Прочитал как-то про упыря трансильванского, про то, как тот жил, удаленно, размашисто, кровью путь свой поливая. Злодей был, конечно, для геенны созданный, а все ж вызывал подвигами своими мрачными в душе трепет приятный.
По наивности своего домашнего воспитания, Бродяга не догадывался оборотиться к примерам злодейств не столь отдаленных, расположенных под самым носом…
— Виноват я перед Гаврилой шибко, — жаловался старик. — Вот помру скоро, а не сыскал себе парня в обучение.
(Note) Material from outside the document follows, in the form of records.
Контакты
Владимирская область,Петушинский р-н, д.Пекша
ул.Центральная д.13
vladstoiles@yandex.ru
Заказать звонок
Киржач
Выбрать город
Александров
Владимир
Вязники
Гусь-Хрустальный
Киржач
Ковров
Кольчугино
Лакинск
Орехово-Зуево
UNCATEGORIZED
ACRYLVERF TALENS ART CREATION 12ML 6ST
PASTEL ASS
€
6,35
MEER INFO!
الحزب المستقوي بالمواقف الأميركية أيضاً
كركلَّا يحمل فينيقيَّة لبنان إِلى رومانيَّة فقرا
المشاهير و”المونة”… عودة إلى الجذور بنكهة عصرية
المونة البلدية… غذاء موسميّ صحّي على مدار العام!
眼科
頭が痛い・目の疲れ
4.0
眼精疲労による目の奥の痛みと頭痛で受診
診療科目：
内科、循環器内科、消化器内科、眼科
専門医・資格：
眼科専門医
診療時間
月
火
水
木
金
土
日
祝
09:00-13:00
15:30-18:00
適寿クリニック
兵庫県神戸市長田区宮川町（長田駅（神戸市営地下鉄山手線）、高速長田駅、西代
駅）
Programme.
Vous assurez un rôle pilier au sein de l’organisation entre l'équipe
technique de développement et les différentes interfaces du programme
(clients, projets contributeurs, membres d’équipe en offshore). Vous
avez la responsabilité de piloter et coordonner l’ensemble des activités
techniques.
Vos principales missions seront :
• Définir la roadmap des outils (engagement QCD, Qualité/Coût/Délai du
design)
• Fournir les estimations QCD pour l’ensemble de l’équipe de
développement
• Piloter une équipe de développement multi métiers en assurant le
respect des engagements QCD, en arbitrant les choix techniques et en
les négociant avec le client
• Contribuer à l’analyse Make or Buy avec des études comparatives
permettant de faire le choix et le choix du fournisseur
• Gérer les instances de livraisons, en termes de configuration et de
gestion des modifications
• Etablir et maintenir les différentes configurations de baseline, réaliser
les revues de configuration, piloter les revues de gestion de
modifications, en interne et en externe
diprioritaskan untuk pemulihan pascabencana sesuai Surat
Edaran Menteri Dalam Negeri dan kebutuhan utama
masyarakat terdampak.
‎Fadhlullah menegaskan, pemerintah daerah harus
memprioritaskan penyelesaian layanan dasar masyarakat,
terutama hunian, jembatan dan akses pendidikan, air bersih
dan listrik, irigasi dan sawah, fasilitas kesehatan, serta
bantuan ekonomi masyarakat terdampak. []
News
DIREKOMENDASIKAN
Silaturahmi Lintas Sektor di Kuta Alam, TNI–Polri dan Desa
Те что сами просились, отворачивались после, бежали… — Он подставил руку для поцелуя проходившим мимо бабам.
— Прости, отец, зябко! — Бродяга подобрался к телеге, стуча зубами, мокрый, взъерошенный. — Дозволь, поедем? Замерзну…
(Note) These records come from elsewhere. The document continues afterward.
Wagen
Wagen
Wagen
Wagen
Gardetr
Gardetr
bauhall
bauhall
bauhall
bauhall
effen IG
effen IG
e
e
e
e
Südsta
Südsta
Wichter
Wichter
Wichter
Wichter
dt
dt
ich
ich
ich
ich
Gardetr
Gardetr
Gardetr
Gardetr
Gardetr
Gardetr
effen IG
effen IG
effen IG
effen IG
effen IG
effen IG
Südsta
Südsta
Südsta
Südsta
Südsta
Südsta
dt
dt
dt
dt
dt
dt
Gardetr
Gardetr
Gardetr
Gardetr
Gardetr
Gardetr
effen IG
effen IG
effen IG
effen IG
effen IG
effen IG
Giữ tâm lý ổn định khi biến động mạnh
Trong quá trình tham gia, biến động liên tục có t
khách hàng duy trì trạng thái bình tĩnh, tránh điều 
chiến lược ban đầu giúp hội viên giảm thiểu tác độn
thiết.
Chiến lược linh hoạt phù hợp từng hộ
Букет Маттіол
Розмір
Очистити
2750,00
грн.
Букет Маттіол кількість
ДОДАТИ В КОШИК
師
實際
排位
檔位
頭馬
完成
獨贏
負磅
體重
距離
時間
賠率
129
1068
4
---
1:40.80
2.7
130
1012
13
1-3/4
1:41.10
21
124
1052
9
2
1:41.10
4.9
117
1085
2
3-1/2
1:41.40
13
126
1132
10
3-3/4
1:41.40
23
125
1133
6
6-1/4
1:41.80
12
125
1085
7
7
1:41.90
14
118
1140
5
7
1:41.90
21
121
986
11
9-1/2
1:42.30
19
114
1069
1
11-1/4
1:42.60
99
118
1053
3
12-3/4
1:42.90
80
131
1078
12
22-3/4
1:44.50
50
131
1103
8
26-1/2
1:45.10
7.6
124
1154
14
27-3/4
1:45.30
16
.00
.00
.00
— Сиди тихо! — равнодушно прикрикнул старец. — Никуда не поедем, покудова не ослобонит тебя. Куды тебе в обитель — сгоришь, и золы не останется…
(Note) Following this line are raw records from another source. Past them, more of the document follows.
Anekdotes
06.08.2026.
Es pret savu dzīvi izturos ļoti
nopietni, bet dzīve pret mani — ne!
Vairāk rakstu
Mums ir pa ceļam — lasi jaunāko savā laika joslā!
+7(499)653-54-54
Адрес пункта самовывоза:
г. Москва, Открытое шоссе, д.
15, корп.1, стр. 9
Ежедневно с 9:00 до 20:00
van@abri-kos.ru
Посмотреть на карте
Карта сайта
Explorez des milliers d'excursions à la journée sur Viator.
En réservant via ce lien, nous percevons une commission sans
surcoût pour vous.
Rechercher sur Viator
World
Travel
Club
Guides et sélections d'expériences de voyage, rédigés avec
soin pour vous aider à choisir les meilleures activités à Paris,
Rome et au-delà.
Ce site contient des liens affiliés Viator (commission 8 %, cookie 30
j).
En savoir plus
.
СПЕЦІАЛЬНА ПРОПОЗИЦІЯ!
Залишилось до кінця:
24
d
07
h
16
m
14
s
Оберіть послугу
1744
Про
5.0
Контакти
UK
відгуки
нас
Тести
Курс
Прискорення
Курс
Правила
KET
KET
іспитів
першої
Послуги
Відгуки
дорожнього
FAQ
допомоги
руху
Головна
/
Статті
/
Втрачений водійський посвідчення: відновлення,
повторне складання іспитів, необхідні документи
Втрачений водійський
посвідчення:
— Как же? Что ж, мне теперь и в церковь нельзя? Вроде прокаженного? — Бродяга в испуге рассматривал грязные свои руки.
— Погодь малехо, все можно будет. Слушай, Бродяга, на ус мотай, другой раз не повторю. Ничего так просто не дается. Сложишь вторую строку — отработаешь сполна. Сложишь третью — вдвое больше отработаешь. А ерепениться, начнешь, обленишься — до земли пахотой согнет… Да садись уже, поедем…
— А если я… — Бродяга облизал губы. Вопрос повис острым валуном на краю обрыва.
— Да не бойся, договаривай, — Исидор чмокнул вожжами. — Хотел спросить — если перекинешься, убивать ради бессмертия начнешь? Тогда — беда великая. Черного мортуса не остановить, покуда в крови не захлебнется…
26
БРОДЯГА
Он потерял короткую память на третий месяц бродяжничества. Старец таскал слушать каждого умирающего, хотя Бродяга отчетливо сознавал, что практически все они — «пустышки».